Adhesive, minimally invasive dentistry has changed the face of the profession, he says. “This enables us to restore teeth without reducing much and to create beautiful bonded composite restorations, ceramic overlays and veneers.”
Professor Myburgh says the dentistry curriculum has changed dramatically in response to advances in technology and materials, changing community needs, new techniques and health-promotion strategies and more.
“No more amalgam silver fillings – lots of tooth-coloured filling materials, implants, laser treatment, 3D printing and many others,” he says.
The most fantastic advances in the past decade, he says, include light-cured fissure sealants, tooth-coloured dental filling materials such as glass ionomers and composites, and also implants that allow missing teeth to be permanently replaced.

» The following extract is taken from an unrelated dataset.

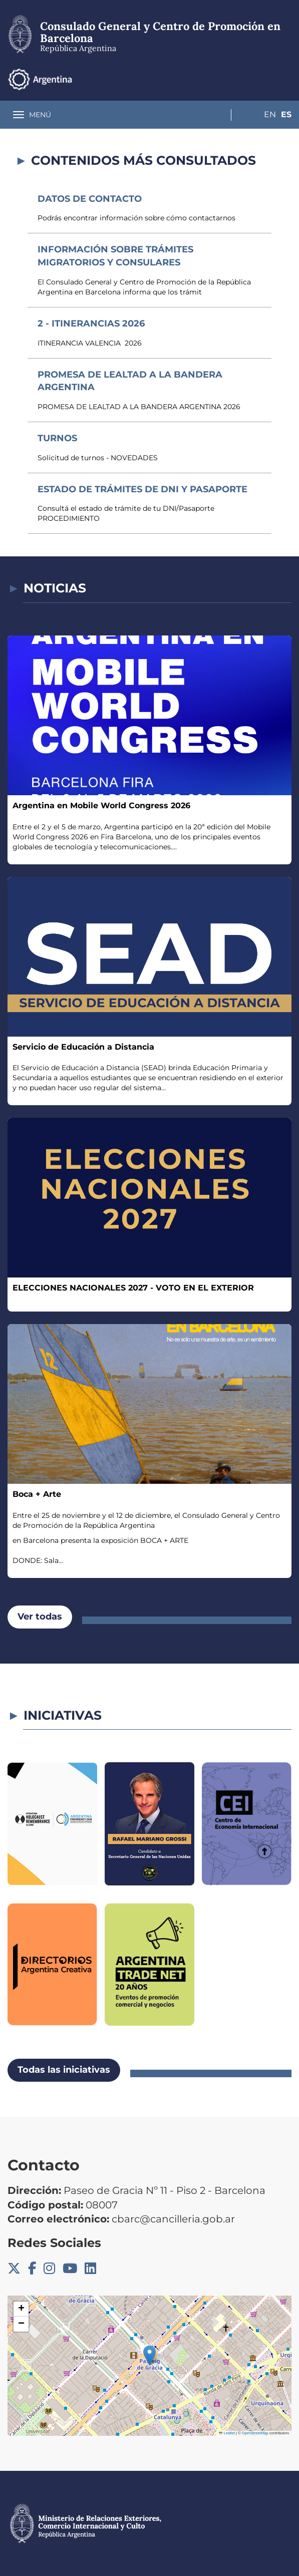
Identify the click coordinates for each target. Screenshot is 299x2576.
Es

The downside is that these new techniques come at a cost.
Dr Effting says that with insurance not contributing to oral health-care, it pays to take preventative measures such as regular brushing and flossing and avoiding sugars and carbohydrates.
Professor Myburgh says tooth decay can be greatly reduced by removing sugar from the diet and by using fluoride toothpaste on your toothbrush twice daily.
To prevent gum disease, brush your gums and teeth daily, and do not smoke. Stopping smoking reduces almost all periodontal disease and also reduces the risk of mouth cancer.
Dr Effting and Professor Neil Myburgh were in the same class at dental school, and room-mates at Wits Mens’ Residence in their first year.